Join 30 clients as Member servers and started login/logoff test from 25 windows XP clients . winbind dumped core during this : Core was generated by `/usr/sbin/winbindd -s /etc/samba/smb.conf'. Program terminated with signal 6, Aborted. #0 0xffffe410 in __kernel_vsyscall () (gdb) where #0 0xffffe410 in __kernel_vsyscall () #1 0xb7ccb8d0 in raise () from /lib/libc.so.6 #2 0xb7cccff3 in abort () from /lib/libc.so.6 #3 0x800c06f9 in dump_core () at lib/fault.c:192 #4 0x800d5c55 in smb_panic (why=0x802282f4 "internal error") at lib/util.c:1649 #5 0x800c0bfa in sig_fault (sig=11) at lib/fault.c:47 #6 <signal handler called> #7 0x8006f79a in async_request (mem_ctx=0x802967d0, child=0x8026e3c0, request=0x806e6814, response=0x806e703c, continuation=0x80070d00 <do_async_recv>, private_data=0x806e6810) at nsswitch/winbindd_dual.c:135 #8 0x80070be5 in do_async (mem_ctx=0x802967d0, child=0x8026e3c0, request=0xbfa1f298, cont=0x8006fe40 <winbindd_uid2sid_recv>, c=0x80042c10, private_data=0x8033f7f0) at nsswitch/winbindd_async.c:84 #9 0x80074a53 in winbindd_uid2sid_async (mem_ctx=0x802967d0, uid=81, cont=0x80042c10 <getpwuid_recv>, private_data=0x8033f7f0) at nsswitch/winbindd_async.c:1502 #10 0x80042a37 in winbindd_getpwuid (state=0x8033f7f0) at nsswitch/winbindd_user.c:432 #11 0x8003fb70 in request_recv (private_data=0x8033f7f0, success=1) at nsswitch/winbindd.c:343 #12 0x80040298 in rw_callback (event=0x8033f7fc, flags=1) at nsswitch/winbindd.c:426 #13 0x80040ccd in main (argc=Cannot access memory at address 0x807a03f8 ) at nsswitch/winbindd.c:882 Attaching the /var/log/samba/log.winbindd. We analyzed core and found that the child in domain list in async_request() was having junk next pointer. Here the API to allocate memory to state structure was not doing memset to zero for state structure members. We changed the TALLOC_P() to TALLOC_ZERO_P. The later one does the memset after allocation. I will attach patch to the bug.

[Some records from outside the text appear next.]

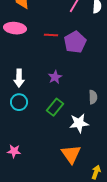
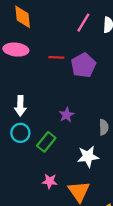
purple star: (55, 77) -> (67, 115), moved
green rectangle: (55, 107) -> (46, 142), moved
pink star: (14, 151) -> (50, 181), moved

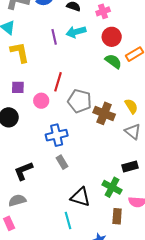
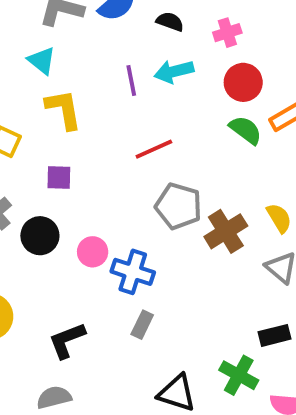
red line: (58, 82) -> (154, 149), moved, turned 48
pink circle: (41, 101) -> (93, 252), moved
brown cross: (104, 113) -> (226, 231), turned 35
blue cross: (57, 135) -> (133, 272), turned 30
gray rectangle: (62, 162) -> (142, 325), turned 56

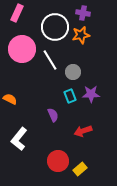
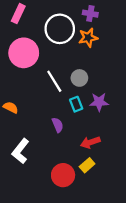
white line: (50, 60) -> (54, 81), moved
yellow rectangle: (80, 169) -> (87, 165), moved

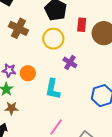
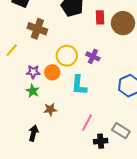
yellow circle: (53, 39) -> (67, 56), moved
brown star: (11, 108) -> (50, 109), moved

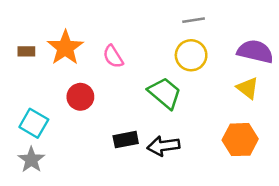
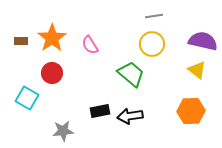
red circle: (80, 97) -> (52, 73), moved
gray star: (31, 160) -> (63, 131), moved, turned 30

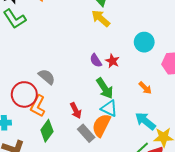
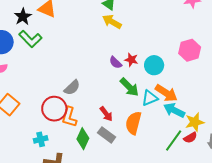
cyan circle: (144, 42) -> (154, 65), moved
gray semicircle: (47, 77) -> (72, 88), turned 108
orange arrow: (145, 88) -> (166, 93), moved, size x1.6
cyan triangle: (109, 108) -> (150, 98), moved, turned -36
gray rectangle: (86, 133) -> (107, 135), moved

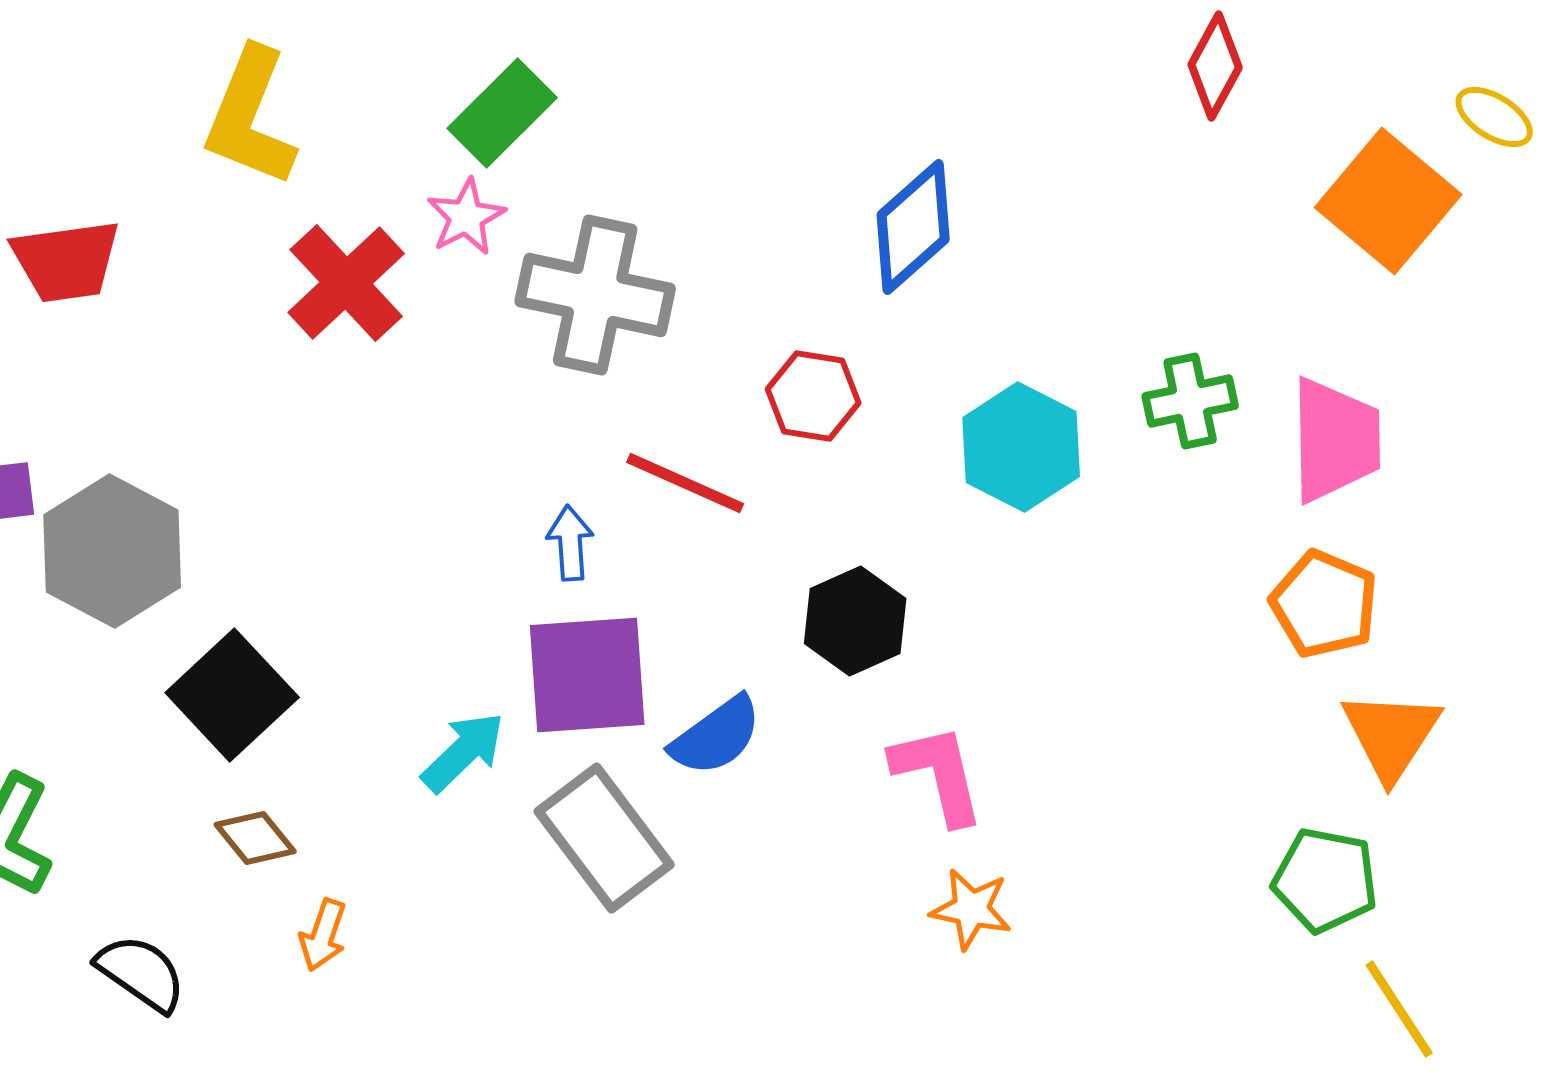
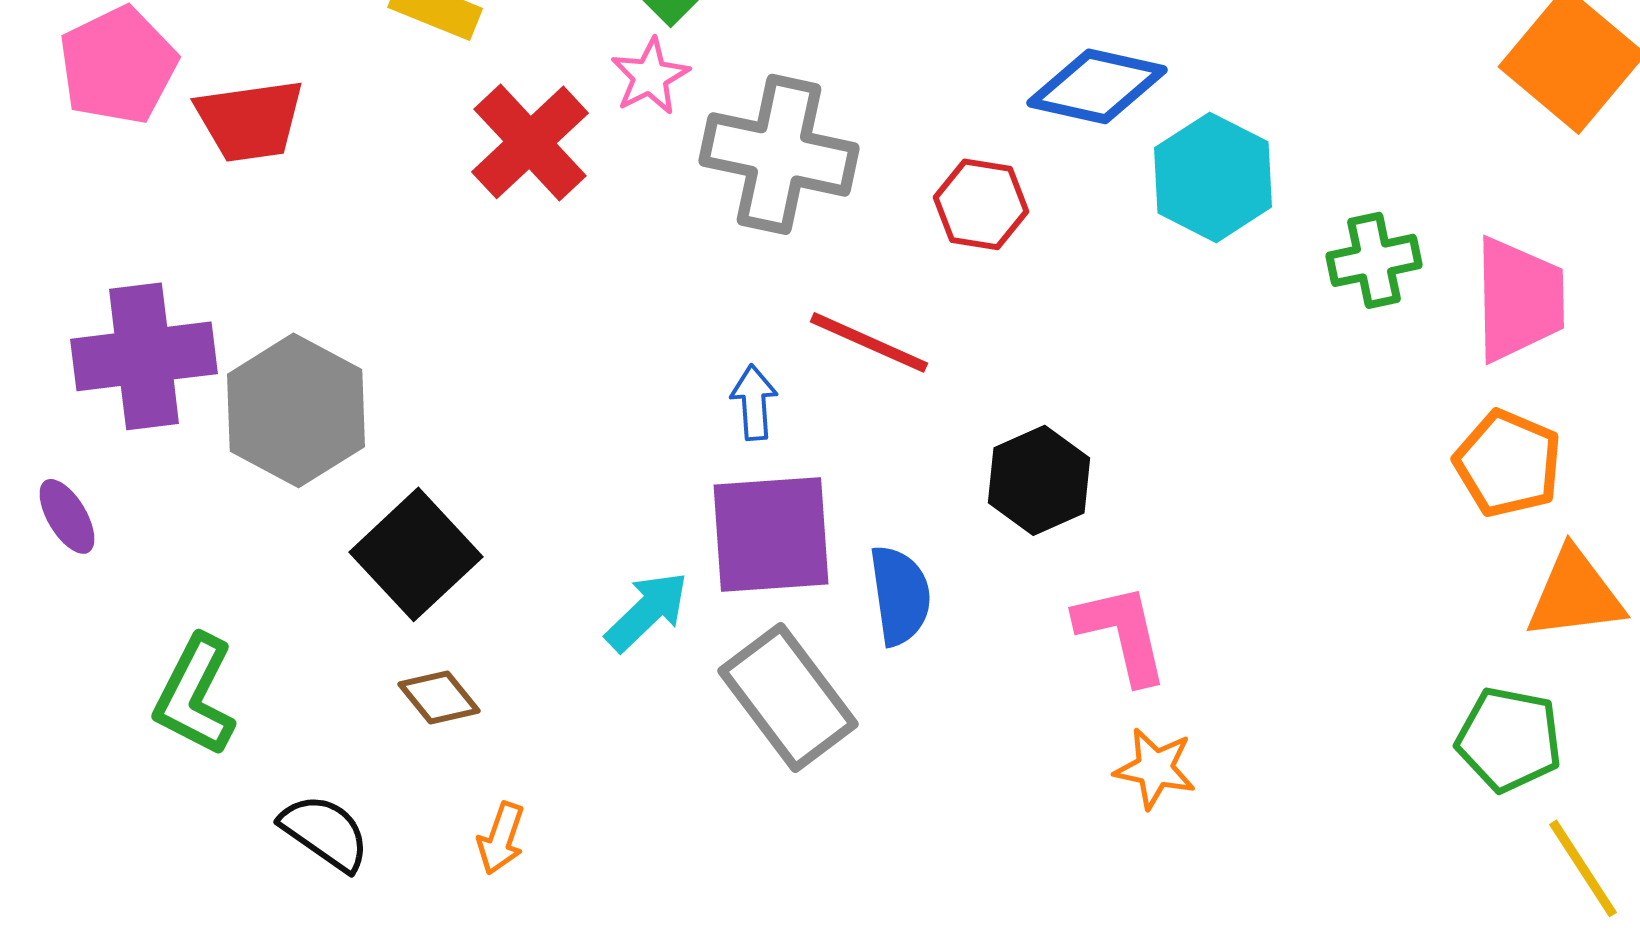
blue diamond: (913, 227) -> (1097, 86), turned 54
red hexagon: (813, 396) -> (981, 204), moved
cyan hexagon: (1021, 447) -> (1213, 177), moved
orange triangle: (1391, 735) -> (1575, 594), turned 50
blue semicircle: (716, 736) -> (900, 595), turned -62
orange arrow: (323, 935) -> (501, 838), moved

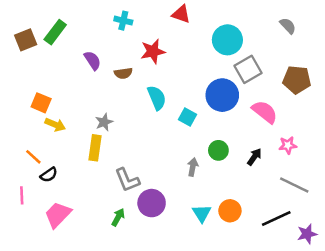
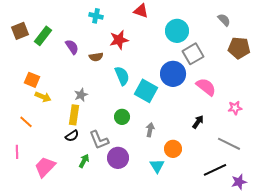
green rectangle: (55, 32) -> (43, 36), moved
brown pentagon: (297, 80) -> (239, 48), moved
cyan square: (188, 117) -> (146, 91), size x1.6
pink star: (288, 145) -> (235, 108), moved
green circle: (218, 150) -> (122, 117), moved
black semicircle: (49, 175) -> (72, 136), moved
orange circle: (230, 211) -> (173, 149), moved
green arrow: (118, 217) -> (84, 161), moved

Created attachment 3502 [details] winbindd log contents when winbindd dumped core.
Created attachment 3503 [details] Patch to resolve the winbindd core in winbindd_dual.c The patch memsets the members of state structure by using TALLOC_ZERO_P instead of TALLOC_P.
The TALLOC_ZERO_P is an safe fix but are you sure that the bug is not similar to the one Volker found (and fixed ) in http://gitweb.samba.org/?p=samba.git;a=commit;h=c70e2b6476d2d99c79624e15a4a3cfcdc850fc7c and jeremy backported to the 3-0 tree http://gitweb.samba.org/?p=samba.git;a=commit;h=c93d42969451949566327e7fdbf29bfcee2c8319
Is that different from the bug fixed with c93d42969451949566327e7fdbf29bfcee2c8319? Volker
I went through the description of commit c93d42969451949566327e7fdbf29bfcee2c8319?. It says the core is because of some race conditions and we have also faced the same issue before winbindd dumped the core. Since next pointer of child->requests was point to invalid memory address I thought memset of state would be safer. Will back port it to my code base which is 3.0.28. Will make our guys to think about moving to latest code base of Samba so that there would not be duplicate work. Thanks Jerry, Volker for your fast response. Will verify the changes and move the status.
Assuming it's fixed. Please re-open if it is not.